<<<<

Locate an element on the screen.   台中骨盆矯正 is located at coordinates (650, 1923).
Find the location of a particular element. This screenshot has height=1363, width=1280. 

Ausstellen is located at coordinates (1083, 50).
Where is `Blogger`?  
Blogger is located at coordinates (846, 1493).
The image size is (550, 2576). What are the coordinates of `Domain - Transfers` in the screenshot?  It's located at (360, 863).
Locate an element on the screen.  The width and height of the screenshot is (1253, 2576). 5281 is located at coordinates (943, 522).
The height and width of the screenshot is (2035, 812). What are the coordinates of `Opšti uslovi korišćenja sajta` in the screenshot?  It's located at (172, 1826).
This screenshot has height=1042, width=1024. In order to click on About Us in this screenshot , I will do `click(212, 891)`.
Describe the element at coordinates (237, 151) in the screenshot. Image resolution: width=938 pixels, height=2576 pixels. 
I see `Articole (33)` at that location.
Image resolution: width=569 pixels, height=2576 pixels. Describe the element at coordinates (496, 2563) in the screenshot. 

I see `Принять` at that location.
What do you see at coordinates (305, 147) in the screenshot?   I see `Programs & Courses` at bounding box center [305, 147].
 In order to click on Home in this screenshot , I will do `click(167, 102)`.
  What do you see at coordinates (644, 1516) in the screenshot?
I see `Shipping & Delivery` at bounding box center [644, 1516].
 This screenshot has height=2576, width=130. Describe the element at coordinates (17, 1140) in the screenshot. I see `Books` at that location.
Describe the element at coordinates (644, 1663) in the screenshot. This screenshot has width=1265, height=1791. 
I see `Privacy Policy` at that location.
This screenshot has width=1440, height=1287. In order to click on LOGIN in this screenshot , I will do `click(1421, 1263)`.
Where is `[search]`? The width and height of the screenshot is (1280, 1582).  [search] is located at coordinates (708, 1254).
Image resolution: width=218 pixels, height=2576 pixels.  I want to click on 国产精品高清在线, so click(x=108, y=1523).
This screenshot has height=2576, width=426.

>>>>

- Work item
Write down exactly every line of the material above up to and including the line containing "The height and".

- Response area
Locate an element on the screen.   台中骨盆矯正 is located at coordinates (650, 1923).
Find the location of a particular element. This screenshot has height=1363, width=1280. 

Ausstellen is located at coordinates (1083, 50).
Where is `Blogger`?  
Blogger is located at coordinates (846, 1493).
The image size is (550, 2576). What are the coordinates of `Domain - Transfers` in the screenshot?  It's located at (360, 863).
Locate an element on the screen.  The width and height of the screenshot is (1253, 2576). 5281 is located at coordinates (943, 522).
The height and width of the screenshot is (2035, 812). What are the coordinates of `Opšti uslovi korišćenja sajta` in the screenshot?  It's located at (172, 1826).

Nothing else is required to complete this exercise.